The FBI has been running counterintelligence since World War I, when the federal government learned that spies from abroad had been operating in the United States for years. The counterintelligence division is meant to protect American secrets and foil foreign espionage attempts. Such cases are the most difficult of all FBI investigations, according to Frank Montoya Jr., the bureau’s former national counterintelligence executive, whose caseload included the probe into National Security Agency leaker Edward Snowden. “Law enforcement’s relatively black and white—bad guy commits a crime, you go and investigate the bad guy, you arrest him, you bring him to trial where he pleads, bad guy goes to prison,” Montoya says. But in counterintelligence cases, “other than a beginning, it’s often hard to define a middle and an end,” he says. “When it’s a foreign nation-state like Russia who is attempting to undermine our democracy, how do you really quantify that? How do you prove it?” Then throw politics into the mix, he adds, “and it just complicates things tenfold, twentyfold.”

“To my understanding, Comey has agents in at least five different field offices working this case,” Weiner tells Newsweek. “One office is looking specifically at cyber. Another office is looking specifically at money.” Other offices may be looking at U.S. citizens, and overseas intelligence agents will work with their foreign counterparts on leads from other countries, he says. Agencies such as the NSA and CIA will also likely be involved.
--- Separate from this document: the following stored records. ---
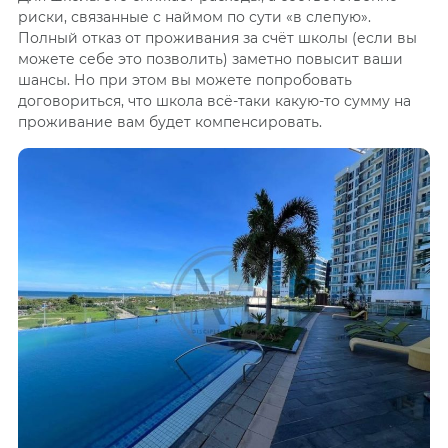
риски, связанные с наймом по сути «в слепую».
Полный отказ от проживания за счёт школы (если вы
можете себе это позволить) заметно повысит ваши
шансы. Но при этом вы можете попробовать
договориться, что школа всё-таки какую-то сумму на
проживание вам будет компенсировать.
A dozen or so agents could be working the case full time, and they might bring on additional specialists in areas such as surveillance, computers, forensics and finance, according to Michael Steinbach, the FBI’s former executive assistant director for the national security branch, who oversaw the Russia investigation. Agents will probably analyze electronic surveillance, interviews from the field and materials previously collected, in order to develop leads, analysts say.Disclosing an ongoing counterintelligence investigation, as Comey did at a House Permanent Select Committee on Intelligence hearing on March 20, is unusual. “They’re secret for a reason,” Montoya says. “You’ve got to protect sources and methods.” But there can be advantages to going public, as doing so can draw people with knowledge out of the woodwork, according to Montoya.It can also send criminals deeper underground. “An intelligence investigation of the FBI succeeds because it hides in the shadows,” Steinbach says. He doesn’t blame Comey for going public, given the earlier media reports about the FBI’s then-unconfirmed investigation: “Because of the political situation and the public’s demand for some information, the risk of stating what was now obvious was not as important as the benefits of sharing that with the American public.”

The investigation could take years, and the endgame is not always getting a criminal indictment. “The scope of this is so large,” Montoya says, “that it’s going to take a long time to not just cull through the data, but to put together the pieces of the investigation and then decide what could possibly go in a criminal direction and what could be just purely intelligence gathering.” Steinbach says, “You will try to collect as much as you can to know the totality of the threat.” Agents will ask questions such as, “Are there other actors in the United States? Who are they reporting to? What’s the flow of information? What type of information is involved?”

If the FBI decides to recommend criminal charges, it would bring the case to the U.S. attorney in the jurisdiction where the alleged criminal activities occurred. “If the crime took place in Trump Tower, then there’s the possibility it will be done in Southern District of New York,” says former FBI Special Agent Ali Soufan.

Attorney General Jeff Sessions recused himself from any investigations related to Trump’s presidential campaign after reports surfaced that he met with Russia’s ambassador to the U.S. in 2016, so the deputy attorney general would call the shots. The current acting deputy attorney general is Dana Boente, who was confirmed under former President Barack Obama.“

Chess takes a long time. You don’t always get to check and checkmate, which in this case would be criminal indictments,” Weiner says. “You don’t always capture the king. Sometimes counterintelligence cases end in stalemate.”